X: The Martese Cross image could not be confirmed.

(Reduced amount of preservative distribution to vesicles)
The concentration of the preservative contained in the supernatant and the solid content (vesicle) was quantified by the same method as in Test Example 1 described above, and Comparative Example 9 was used as a reference in Example 5 and 10 was used as a reference in Example 6. , The increase / decrease in the amount of preservative distributed to the vesicles, and the concentration of preservatives in the aqueous phase were evaluated according to the following criteria.
⊚: Distribution of preservatives of 15% or more to vesicles was suppressed, and the concentration in the aqueous phase increased.
◯: Distribution of preservatives of 5% or more and less than 15% to vesicles was suppressed, and the concentration in the aqueous phase increased.
Δ: Distribution of preservatives equal to or more than 5% to vesicles was suppressed, and the concentration in the aqueous phase increased.
X: Less than equivalent, that is, the distribution of the preservative to the vesicle membrane increased and the concentration in the aqueous phase decreased.
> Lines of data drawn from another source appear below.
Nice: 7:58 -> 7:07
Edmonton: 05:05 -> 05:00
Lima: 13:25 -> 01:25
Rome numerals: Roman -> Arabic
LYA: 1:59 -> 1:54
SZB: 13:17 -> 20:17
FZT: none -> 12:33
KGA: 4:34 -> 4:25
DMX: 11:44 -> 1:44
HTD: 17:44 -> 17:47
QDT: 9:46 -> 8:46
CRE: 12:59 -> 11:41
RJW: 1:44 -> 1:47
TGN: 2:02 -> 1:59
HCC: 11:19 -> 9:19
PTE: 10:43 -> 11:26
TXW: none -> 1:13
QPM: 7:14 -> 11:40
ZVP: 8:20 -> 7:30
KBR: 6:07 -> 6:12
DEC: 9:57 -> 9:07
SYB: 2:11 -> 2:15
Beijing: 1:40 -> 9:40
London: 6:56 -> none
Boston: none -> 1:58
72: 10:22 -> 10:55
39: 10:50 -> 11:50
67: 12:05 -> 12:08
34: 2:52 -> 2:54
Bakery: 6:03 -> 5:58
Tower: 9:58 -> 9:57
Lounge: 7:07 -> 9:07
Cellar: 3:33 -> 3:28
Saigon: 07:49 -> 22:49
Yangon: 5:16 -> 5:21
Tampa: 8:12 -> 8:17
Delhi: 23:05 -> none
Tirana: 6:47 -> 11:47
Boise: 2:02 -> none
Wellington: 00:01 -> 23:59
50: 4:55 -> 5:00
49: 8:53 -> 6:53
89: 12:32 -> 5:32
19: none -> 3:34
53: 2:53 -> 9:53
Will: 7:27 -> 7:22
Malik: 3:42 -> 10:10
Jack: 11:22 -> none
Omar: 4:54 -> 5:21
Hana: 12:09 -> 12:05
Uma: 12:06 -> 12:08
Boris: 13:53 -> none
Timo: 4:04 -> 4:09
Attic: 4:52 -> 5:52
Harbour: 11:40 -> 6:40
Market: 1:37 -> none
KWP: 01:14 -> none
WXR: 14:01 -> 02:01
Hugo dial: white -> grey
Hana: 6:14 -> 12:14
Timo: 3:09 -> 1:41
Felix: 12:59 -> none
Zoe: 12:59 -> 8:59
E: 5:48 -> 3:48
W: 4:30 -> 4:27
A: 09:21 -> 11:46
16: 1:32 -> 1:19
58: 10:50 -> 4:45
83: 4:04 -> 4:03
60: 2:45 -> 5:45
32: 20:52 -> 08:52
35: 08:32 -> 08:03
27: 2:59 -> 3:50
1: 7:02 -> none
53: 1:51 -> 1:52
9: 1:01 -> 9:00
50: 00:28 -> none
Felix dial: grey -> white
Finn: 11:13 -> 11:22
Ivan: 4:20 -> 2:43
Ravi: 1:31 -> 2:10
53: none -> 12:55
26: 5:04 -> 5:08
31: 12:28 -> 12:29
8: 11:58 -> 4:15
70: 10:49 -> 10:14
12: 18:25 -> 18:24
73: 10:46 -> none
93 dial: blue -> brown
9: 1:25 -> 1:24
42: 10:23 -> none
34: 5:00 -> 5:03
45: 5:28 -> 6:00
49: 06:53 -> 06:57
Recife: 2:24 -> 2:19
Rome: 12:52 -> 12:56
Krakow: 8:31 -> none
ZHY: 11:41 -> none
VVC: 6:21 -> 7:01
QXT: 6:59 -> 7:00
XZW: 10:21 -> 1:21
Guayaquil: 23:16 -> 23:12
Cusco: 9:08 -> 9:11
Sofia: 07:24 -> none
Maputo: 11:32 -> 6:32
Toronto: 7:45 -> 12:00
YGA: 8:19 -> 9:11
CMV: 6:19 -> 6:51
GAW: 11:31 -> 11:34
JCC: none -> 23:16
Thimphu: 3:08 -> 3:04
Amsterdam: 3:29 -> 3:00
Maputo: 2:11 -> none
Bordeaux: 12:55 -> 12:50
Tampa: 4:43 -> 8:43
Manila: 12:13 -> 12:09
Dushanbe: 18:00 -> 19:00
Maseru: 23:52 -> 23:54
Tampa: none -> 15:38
(Evaluation of skin permeability)
The cumulative permeation amount (μg / cm ² ) of the component (D) was determined by the same procedure as the evaluation of the skin permeability of Test Example 1 described above, and the skin permeability was evaluated. In the case of Example 5, Comparative Example 9 was compared with Comparative Example 10, and the cumulative permeation amount of the component (D) 4 hours and 24 hours after the start of the test was evaluated according to the following criteria.
Compared as a corresponding composition (Comparative Examples 9, 10) containing no component (A);
⊚: 2 times or more ○: 1.5 times or more and less than 2 times △: Equivalent or more and less than 1.5 times ×: Less than equivalent

In Examples 5 and 6, the same Martese cloth image as in Comparative Examples 9 and 10 was observed. Further, when the shape of Example 5 was observed with a transmission electron microscope by the same method as in Test Example 1 vesicle confirmation test-1, a multilamella vesicle was confirmed as shown in FIG.
The distribution of the preservative to the vesicle membrane was suppressed by 21% in Example 5 as compared with Comparative Example 9, and was suppressed by 19% in Example 6 as compared with Comparative Example 10. Therefore, the component (A) suppressed the distribution of the preservative to the vesicle. It was confirmed that the distribution to was reduced.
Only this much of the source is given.